Segment Start: SUPPLIED MATERIAL

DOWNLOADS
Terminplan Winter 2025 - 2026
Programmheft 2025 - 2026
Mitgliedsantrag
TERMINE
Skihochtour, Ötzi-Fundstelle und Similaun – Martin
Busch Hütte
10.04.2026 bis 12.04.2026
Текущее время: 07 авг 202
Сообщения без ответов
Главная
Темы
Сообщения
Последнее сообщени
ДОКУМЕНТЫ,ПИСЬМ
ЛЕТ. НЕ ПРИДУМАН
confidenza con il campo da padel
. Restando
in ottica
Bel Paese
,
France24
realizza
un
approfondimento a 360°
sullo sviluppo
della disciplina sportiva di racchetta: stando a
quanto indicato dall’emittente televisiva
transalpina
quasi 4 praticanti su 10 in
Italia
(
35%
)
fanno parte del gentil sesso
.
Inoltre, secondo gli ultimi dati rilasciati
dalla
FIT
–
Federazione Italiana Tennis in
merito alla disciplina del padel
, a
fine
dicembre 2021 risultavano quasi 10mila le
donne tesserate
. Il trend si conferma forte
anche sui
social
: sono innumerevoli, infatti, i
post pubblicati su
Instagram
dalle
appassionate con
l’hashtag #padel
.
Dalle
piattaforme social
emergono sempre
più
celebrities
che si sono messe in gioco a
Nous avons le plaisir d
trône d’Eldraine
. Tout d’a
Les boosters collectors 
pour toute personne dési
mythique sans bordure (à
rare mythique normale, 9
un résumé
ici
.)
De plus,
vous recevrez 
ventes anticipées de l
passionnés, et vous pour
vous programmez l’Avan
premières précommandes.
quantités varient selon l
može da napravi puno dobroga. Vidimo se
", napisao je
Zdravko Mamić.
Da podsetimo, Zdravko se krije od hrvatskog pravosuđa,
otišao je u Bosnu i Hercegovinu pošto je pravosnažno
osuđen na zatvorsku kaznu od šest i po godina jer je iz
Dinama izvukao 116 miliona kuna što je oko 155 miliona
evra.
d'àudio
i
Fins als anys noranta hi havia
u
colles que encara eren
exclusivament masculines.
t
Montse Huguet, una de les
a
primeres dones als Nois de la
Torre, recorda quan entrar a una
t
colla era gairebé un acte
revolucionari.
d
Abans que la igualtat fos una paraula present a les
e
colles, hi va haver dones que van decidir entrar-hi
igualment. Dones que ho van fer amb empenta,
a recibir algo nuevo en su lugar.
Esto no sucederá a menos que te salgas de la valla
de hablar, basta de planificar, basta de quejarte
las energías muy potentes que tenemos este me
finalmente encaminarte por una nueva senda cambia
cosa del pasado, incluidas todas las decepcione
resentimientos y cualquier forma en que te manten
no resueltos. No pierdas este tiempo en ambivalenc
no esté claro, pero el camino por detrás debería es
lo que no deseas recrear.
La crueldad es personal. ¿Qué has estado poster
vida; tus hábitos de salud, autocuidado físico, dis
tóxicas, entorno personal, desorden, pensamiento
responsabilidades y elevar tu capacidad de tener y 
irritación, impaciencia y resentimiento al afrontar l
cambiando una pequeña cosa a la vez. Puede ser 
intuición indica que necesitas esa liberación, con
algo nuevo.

Segment End: SUPPLIED MATERIAL
Segment Start: SUPPLIED MATERIAL

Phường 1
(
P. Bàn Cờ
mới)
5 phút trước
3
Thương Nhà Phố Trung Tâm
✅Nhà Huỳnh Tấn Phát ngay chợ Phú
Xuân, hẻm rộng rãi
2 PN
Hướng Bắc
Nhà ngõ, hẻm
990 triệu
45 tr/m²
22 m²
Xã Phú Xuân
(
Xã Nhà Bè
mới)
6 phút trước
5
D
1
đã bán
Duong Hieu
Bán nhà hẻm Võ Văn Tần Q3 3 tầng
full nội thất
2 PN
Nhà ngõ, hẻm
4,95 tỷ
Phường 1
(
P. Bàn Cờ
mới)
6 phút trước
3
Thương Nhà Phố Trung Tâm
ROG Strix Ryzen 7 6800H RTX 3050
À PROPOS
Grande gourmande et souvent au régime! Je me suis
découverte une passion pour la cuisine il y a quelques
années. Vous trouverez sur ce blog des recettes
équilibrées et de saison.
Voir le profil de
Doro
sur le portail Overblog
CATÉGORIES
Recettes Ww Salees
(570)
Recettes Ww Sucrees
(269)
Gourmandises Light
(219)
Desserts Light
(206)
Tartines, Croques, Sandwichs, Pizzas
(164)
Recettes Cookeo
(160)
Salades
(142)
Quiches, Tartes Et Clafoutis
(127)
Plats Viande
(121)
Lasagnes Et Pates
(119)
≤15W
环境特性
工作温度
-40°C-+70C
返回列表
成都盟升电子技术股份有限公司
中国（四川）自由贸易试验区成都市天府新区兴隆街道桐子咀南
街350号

Segment End: SUPPLIED MATERIAL

**WHAT YOU SHOULD DO**
The answer should be only the number of lines in the data that include "Light".

**WRITTEN RESPONSE**
2